With the US-led international troops set to leave Afghanistan in 2014, the country is once again at the crossroads in its search for peace and stability. Even after the Taliban’s ouster from power and a decade-long war that followed, the spectre of the 1990s is staring at modern Afghanistan. The federal government is now weak, society is fragmented, different militia are rising, the Taliban is strong and international troops are leaving. Will Afghanistan fall back to post-Soviet days?
Veteran journalist Hiranmay Karlekar is attempting to address this question in his latest book, Endgame in Afghanistan: For Whom the Dice Rolls. Backed by extensive research and situation analysis, the book examines “whether the United States can win the Afghan war even if Pakistan continues in its present duplicitous course”. The author is nearly convinced that big trouble is awaiting Afghanistan after the US withdrawal. A jihadi takeover of the country may lead to a similar victory of jihadi groups in Pakistan, which “will not be without serious threats to America”. The fall of Pakistan to Islamic militants “would enable” the Taliban-Al Qaeda combine “to access nuclear weapons”.

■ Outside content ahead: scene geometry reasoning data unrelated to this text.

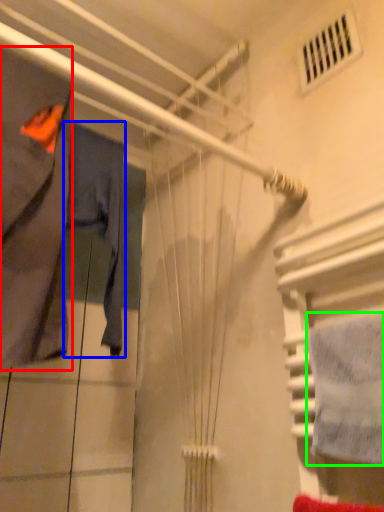 Question: Considering the real-world distances, which object is closest to clothing (highlighted by a red box)? clothing (highlighted by a blue box) or towel (highlighted by a green box).

Choices:
 (A) clothing
 (B) towel

Answer: (A) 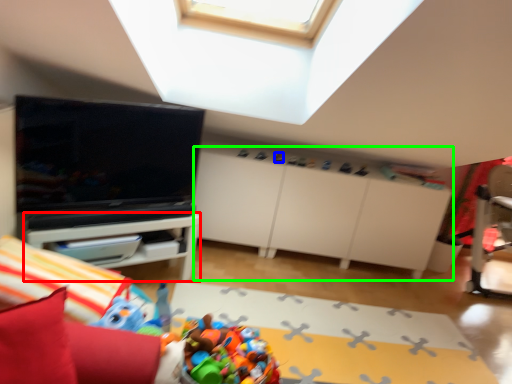 Question: Considering the real-world distances, which object is closest to table (highlighted by a red box)? toy (highlighted by a blue box) or dresser (highlighted by a green box).

Choices:
 (A) toy
 (B) dresser

Answer: (B) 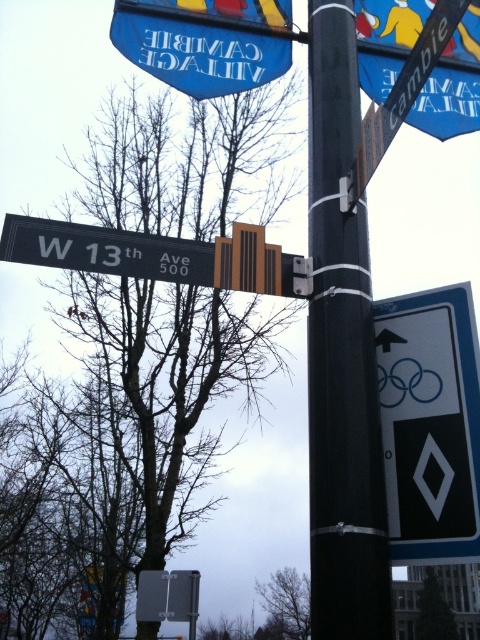 Question: Does white plastic diamond at upper right have a lesser width compared to metallic silver parking sign at center?

Choices:
 (A) no
 (B) yes

Answer: (B)

Question: Is blue fabric banner at upper center closer to the viewer compared to metallic silver parking sign at center?

Choices:
 (A) yes
 (B) no

Answer: (A)

Question: Estimate the real-world distances between objects in this image. Which object is farther from the blue fabric banner at upper center?

Choices:
 (A) bare branches at center
 (B) black plastic street sign at upper left

Answer: (A)

Question: Which point appears closest to the camera in this image?

Choices:
 (A) (152, 570)
 (B) (218, 67)
 (C) (294, 291)

Answer: (C)

Question: Can you confirm if black plastic pole at center is positioned above black plastic street sign at upper left?

Choices:
 (A) yes
 (B) no

Answer: (B)

Question: Which object is positioned closest to the green leafy tree at lower right?

Choices:
 (A) bare branches at center
 (B) white plastic diamond at upper right

Answer: (A)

Moreover, the presence of Al Qaeda and its affiliates in West Asia-North Africa “is beginning to be felt” after popular revolts swept through the region in late 2010. “An Al Qaeda or Islamist takeover of the Middle East will radically alter the global balance of political and economic power.” Mr Karlekar says the US has to do more to avert these pending tragedies. He suggests the US should consider boosting ties with other big powers, especially Russia, which allowed Nato troops to use its air route to take supplies to Pakistan, in its efforts to win the Afghan war, instead of remaining dependent on Pakistan. “Russia’s support will have to be a key element in defeating the Taliban and Al Qaeda and ensuring a peaceful, stable democratic order, respecting human rights and gender justice, in Afghanistan and Central Asia,” he writes.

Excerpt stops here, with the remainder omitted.